SLA-Centric Automated Algorithm Selection Framework for Cloud Environments
This addresses SLA management for cloud service providers and consumers, but appears incremental as it applies existing ML techniques to a specific domain problem.
The authors tackled the problem of SLA violations in cloud computing by proposing an automated algorithm-selection framework that uses machine learning to rank algorithm-hardware pairs based on SLA constraints, applying it to the 0-1 knapsack problem with a curated dataset of 6 algorithms.

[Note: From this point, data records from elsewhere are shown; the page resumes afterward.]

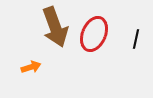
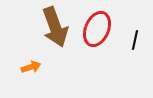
red ellipse: moved 3 px right, 5 px up
black line: moved 1 px left, 1 px down
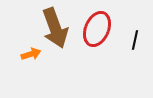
brown arrow: moved 1 px down
orange arrow: moved 13 px up
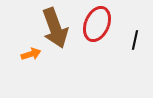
red ellipse: moved 5 px up
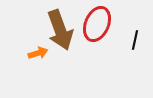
brown arrow: moved 5 px right, 2 px down
orange arrow: moved 7 px right, 1 px up
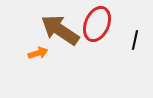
brown arrow: rotated 144 degrees clockwise
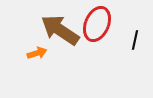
orange arrow: moved 1 px left
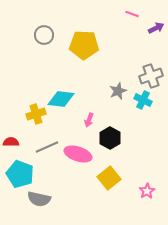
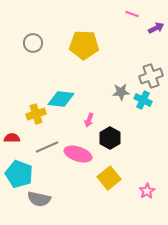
gray circle: moved 11 px left, 8 px down
gray star: moved 3 px right, 1 px down; rotated 18 degrees clockwise
red semicircle: moved 1 px right, 4 px up
cyan pentagon: moved 1 px left
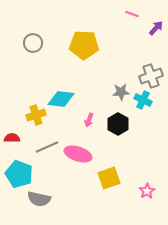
purple arrow: rotated 21 degrees counterclockwise
yellow cross: moved 1 px down
black hexagon: moved 8 px right, 14 px up
yellow square: rotated 20 degrees clockwise
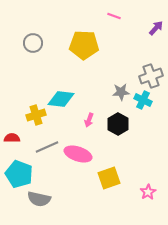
pink line: moved 18 px left, 2 px down
pink star: moved 1 px right, 1 px down
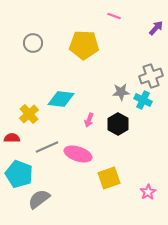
yellow cross: moved 7 px left, 1 px up; rotated 24 degrees counterclockwise
gray semicircle: rotated 130 degrees clockwise
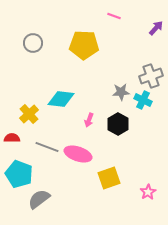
gray line: rotated 45 degrees clockwise
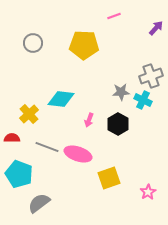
pink line: rotated 40 degrees counterclockwise
gray semicircle: moved 4 px down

Cloud computing offers on-demand resource access, regulated by Service-Level Agreements (SLAs) between consumers and Cloud Service Providers (CSPs). SLA violations can impact efficiency and CSP profitability. In this work, we propose an SLA-aware automated algorithm-selection framework for combinatorial optimization problems in resource-constrained cloud environments. The framework uses an ensemble of machine learning models to predict performance and rank algorithm-hardware pairs based on SLA constraints. We also apply our framework to the 0-1 knapsack problem. We curate a dataset comprising instance specific features along with memory usage, runtime, and optimality gap for 6 algorithms. As an empirical benchmark, we evaluate the framework on both classification and regression tasks. Our ablation study explores the impact of hyperparameters, learning approaches, and large language models effectiveness in regression, and SHAP-based interpretability.